Vorrebbe entrare lì dentro, chiedere a quei maledetti Guaritori come stia Astoria, come stia sua moglie – gli fa uno strano effetto pensarlo, dirlo, ma non è un brutto effetto: gli piace.
Quella maledetta poltroncina del San Mugo è troppo piccola, e lui tamburella le dita sulla coscia con aria irritata. No, non sembra preoccupato, ma in realtà lo è.
“Primo figlio?” domanda un uomo pasciuto, lì vicino.
“Si faccia gli affari suoi” ringhia Draco, e l’altro abbassa lo sguardo.
Finalmente la porta si apre, e qualcuno esce. Draco si alza in piedi lentamente e si avvicina, fingendosi tranquillo quando invece non lo è.
“Signor Malfoy?” domanda la graziosa ostetricia, per poi sorridere “È un maschietto!”
La ragazza si scosta, lasciandolo entrare.
Astoria è lì, pallida, stremata ma sorridente, che stringe tra le mani un fagotto di coperte che muove i pugnetti e mugugna leggermente, in risposta ai sussurri dolci della donna.
Draco osserva quella scena in silenzio. Non sorride, ma si sente invadere dal calore di quella famiglia. Una famiglia vera, un padre ed una madre che si amano e che amano il proprio figlio: quello che ha sempre voluto e che adesso avrà il piccolo.
“Draco” mormorò Astoria “Vieni a vedere”
Draco si avvicina, incerto sui propri passi. Non lo da a vedere, ma Astoria gli legge negli occhi quanto sia preoccupato. Abbozza un sorrisetto leggero, mentre lui si avvicina.
L’odore del sangue che aleggiava prima nella stanza viene sostituito da un candido profumo di sudore e sapone, mentre si avvicina ad Astoria. La donna gli porge il fagotto di coperte, e lui lo prende, incerto.
È una cosa così piccola che Draco ha quasi paura di ucciderlo se lo stringe troppo.
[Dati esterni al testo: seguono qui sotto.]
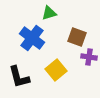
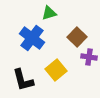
brown square: rotated 24 degrees clockwise
black L-shape: moved 4 px right, 3 px down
È completamente pelato, rosso ed ha due grandi occhi che sono la perfetta mescolanza tra i suoi e quelli di Astoria. Le manine minuscole si muovono alla rinfusa davanti a sé, e Draco perde il respiro.
Quello è suo figlio. Quello è Scorpius, suo figlio.
Il suo cuore perde un battito, prima di accelerare violentemente. Le gambe di Draco cedono sotto il suo peso, e lui si ritrova seduto, con suo figlio tra le braccia e il cuore a mille per l’emozione.
È così piccolo e indifeso… una cosa bisognosa di amore, e non di freddezza.
Alza lo sguardo ed incontra gli occhi brillanti di Astoria, che sorride ancora con dolcezza.
Sì, Astoria aveva ragione.
C’è ancora un posto per lui in quel mondo.